For the word "familial", determine how many lines of the entries below contain it, and give only that number.

..............................

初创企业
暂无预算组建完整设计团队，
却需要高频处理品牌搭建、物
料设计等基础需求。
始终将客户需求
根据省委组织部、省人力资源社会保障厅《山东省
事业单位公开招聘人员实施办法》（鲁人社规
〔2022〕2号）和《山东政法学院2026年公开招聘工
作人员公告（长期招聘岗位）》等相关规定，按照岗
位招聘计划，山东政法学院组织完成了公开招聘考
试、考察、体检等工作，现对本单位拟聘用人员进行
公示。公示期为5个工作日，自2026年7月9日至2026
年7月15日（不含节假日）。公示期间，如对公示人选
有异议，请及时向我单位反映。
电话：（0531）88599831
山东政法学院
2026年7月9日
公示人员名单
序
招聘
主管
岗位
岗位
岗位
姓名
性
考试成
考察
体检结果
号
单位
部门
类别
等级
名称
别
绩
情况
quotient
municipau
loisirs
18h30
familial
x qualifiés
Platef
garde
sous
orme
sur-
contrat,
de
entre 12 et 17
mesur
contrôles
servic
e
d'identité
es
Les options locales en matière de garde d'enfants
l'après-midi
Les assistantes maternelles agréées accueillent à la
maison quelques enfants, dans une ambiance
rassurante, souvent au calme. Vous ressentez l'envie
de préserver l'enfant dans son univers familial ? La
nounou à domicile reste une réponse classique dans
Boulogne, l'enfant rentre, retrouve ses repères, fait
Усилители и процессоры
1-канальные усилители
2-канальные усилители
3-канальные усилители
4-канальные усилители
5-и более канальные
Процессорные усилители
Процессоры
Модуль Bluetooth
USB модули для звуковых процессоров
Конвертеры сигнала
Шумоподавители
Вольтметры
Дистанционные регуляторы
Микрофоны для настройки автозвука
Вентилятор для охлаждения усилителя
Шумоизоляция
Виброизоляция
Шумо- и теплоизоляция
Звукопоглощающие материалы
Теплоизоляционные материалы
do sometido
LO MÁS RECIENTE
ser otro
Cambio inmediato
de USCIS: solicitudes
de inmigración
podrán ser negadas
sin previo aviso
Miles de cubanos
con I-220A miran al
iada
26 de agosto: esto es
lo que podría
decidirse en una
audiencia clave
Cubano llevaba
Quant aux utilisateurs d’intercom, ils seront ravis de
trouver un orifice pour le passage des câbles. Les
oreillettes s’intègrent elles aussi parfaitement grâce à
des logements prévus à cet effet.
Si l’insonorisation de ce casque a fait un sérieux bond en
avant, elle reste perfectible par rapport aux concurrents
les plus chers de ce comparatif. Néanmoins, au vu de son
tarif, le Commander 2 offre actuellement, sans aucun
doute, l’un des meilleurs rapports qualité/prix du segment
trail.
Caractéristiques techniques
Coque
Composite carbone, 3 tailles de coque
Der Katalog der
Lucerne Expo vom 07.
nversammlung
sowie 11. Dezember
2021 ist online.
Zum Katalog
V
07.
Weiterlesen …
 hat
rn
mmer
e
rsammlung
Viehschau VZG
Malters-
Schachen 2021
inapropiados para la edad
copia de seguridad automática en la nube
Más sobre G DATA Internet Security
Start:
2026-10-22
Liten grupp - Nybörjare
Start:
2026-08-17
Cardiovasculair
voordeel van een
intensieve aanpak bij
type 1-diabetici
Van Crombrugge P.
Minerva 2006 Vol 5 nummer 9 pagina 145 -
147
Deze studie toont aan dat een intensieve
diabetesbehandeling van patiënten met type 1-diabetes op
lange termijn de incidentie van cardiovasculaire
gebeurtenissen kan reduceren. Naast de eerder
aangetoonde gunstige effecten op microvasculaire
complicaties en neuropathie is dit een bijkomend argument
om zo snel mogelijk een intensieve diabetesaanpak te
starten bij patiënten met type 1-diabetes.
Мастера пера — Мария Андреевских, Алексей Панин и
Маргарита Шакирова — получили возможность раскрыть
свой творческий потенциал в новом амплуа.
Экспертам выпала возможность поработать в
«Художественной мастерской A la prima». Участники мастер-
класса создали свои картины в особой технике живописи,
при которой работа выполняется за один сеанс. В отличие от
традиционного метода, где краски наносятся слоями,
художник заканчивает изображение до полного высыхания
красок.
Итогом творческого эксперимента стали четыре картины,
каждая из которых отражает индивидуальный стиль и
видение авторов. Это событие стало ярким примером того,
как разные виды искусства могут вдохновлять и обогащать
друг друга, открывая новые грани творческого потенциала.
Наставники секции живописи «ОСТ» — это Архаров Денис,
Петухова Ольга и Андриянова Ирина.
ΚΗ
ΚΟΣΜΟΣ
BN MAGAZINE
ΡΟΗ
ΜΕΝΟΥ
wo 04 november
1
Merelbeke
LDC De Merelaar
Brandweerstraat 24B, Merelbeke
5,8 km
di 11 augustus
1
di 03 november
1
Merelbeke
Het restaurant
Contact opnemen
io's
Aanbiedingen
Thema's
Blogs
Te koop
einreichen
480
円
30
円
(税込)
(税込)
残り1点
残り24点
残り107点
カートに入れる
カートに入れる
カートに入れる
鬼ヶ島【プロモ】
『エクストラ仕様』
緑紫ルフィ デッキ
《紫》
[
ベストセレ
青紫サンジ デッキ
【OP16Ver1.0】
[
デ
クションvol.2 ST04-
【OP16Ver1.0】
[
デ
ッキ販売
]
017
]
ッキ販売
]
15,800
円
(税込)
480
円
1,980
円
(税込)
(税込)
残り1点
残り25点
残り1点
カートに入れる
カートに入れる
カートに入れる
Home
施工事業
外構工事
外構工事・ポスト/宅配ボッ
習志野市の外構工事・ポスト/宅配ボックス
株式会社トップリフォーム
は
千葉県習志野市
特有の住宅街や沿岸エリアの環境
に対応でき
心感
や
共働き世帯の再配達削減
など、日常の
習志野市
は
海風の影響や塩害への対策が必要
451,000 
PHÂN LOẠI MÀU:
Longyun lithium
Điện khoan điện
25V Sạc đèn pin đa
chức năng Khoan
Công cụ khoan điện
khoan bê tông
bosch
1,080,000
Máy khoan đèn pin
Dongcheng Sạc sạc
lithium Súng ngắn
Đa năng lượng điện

..............................

• Result below
2